Sakura Mekar Di Langit

Bertarung Ala Jepang

Arakan awan hitam akhirnya menebar hujan, ditingkahi amukan angin. Tetesan-tetesannya yang lebat bimbang dengan arah, hingga akhirnya menghujam aspal, kemudian memercik ke mana-mana. Semua dahan dan ranting meliuk-liuk. Dedaunan yang tanggal langsung terbang tersapu angin. Jalan raya sepi di sore ini. Lengangnya membuat beberapa kendaraan bermotor melaju dengan kecepatan tinggi. Sebuah sedan tanpa ampun menyibak genangan air di pinggir jalan, menimbulkan cipratan besar yang mengarah ke orang-orang yang sedang berteduh di depan toko, membuat seorang lelaki gendut mengumpat sambil mengepalkan tangannya ke udara.

Pandanganku tiba-tiba menangkap sesosok lelaki kekar tinggi yang baru saja turun dari boncengan sepeda motor. Pengendaranya berlalu meninggalkannya dalam guyuran hujan. Ia berjalan santai ke arahku tanpa peduli dengan tubuhnya yang basah kuyup. Ia adalah Robert. Semua anak nongkrong dan tukang parkir di kawasan ini mengenalnya. Tak ada yang berani mengusiknya. Berurusan dengannya sama saja mengundang petaka. Mau apa dia datang ke sini?

"Hai, Bro!" sapanya ramah.

"Ngapain lo ke sini?" tanyaku dengan memasang muka masam.
Alih-alih menjawab pertanyaanku, ia justru asyik memilin tindik di telinganya sambil mengedarkan pandangan ke seluruh penjuru pelataran parkir tempat kubekerja.
"Parkiran ini punya Super Market. Kagak bisa lo usik!" kataku memperingatkan.
"Woles, Bro! Gue ikut seneng lo udah makmur di sini," ujarnya. "Setoran apa gaji?"
Aku tak menggubris pertanyannya. Aku malah meninggalkannya ketika kulihat sepasang muda-mudi baru saja keluar dari dalam toko. Mereka menerabas hujan menuju sepeda motornya. Aku mendekatinya, tak lama kemudian si lelaki memberiku uang selembar ribuan. Setelah mengenakan jas hujan, mereka melajukan motor meninggalkan parkiran.
Aku kembali ke pos.  Tempat dudukku sudah dikuasai Robet.
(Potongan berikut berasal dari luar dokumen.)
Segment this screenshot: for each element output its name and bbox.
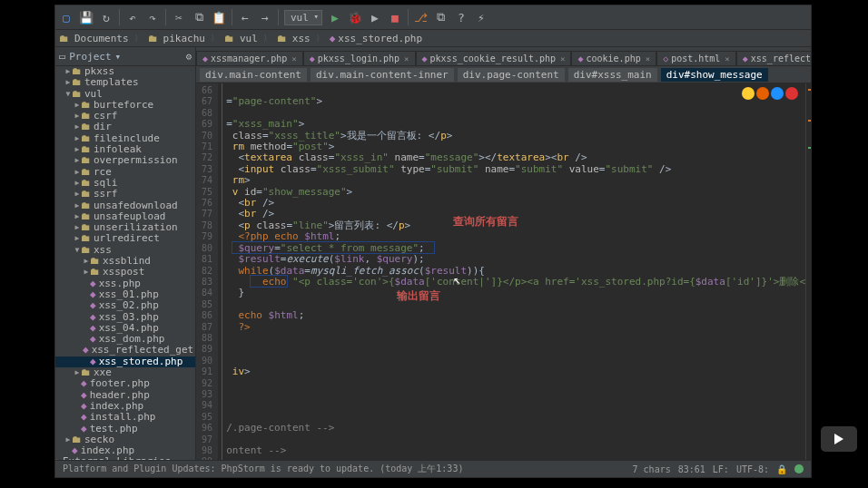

Ia buru-buru mengembalikannya padaku ketika aku memberi isyarat padanya untuk menyingkir.
"Ngga mangkal, lo?" tanyaku ketus. Aku punya firasat ia akan mengusik kenyamanan yang baru saja kudapat.

"Lahan gue direbut Achonk," jawabnya dengan muka sedih.
"Bukannya Achonk itu temen lo?" aku balik bertanya.
Ia menggeleng lemah. "Itu dulu. Sekarang dia punya gank besar."
"Itu hukum karma!" selorohku.
Ia garuk-garuk kepala. "Lo masih sakit hati?"
Aku menatapnya tajam. "Kalah duel bagi gue hal biasa. Yang bikin gue ngga terima adalah lo semua beraninya keroyokan!"
"Hukum jalanan emang seperti itu. Hanya tentang siapa yang bisa berdiri terakhir, bukan pertandingan ala samurai," ucapnya santai. Kulihat pipinya lebam-lebam. Pelipisnya koyak. 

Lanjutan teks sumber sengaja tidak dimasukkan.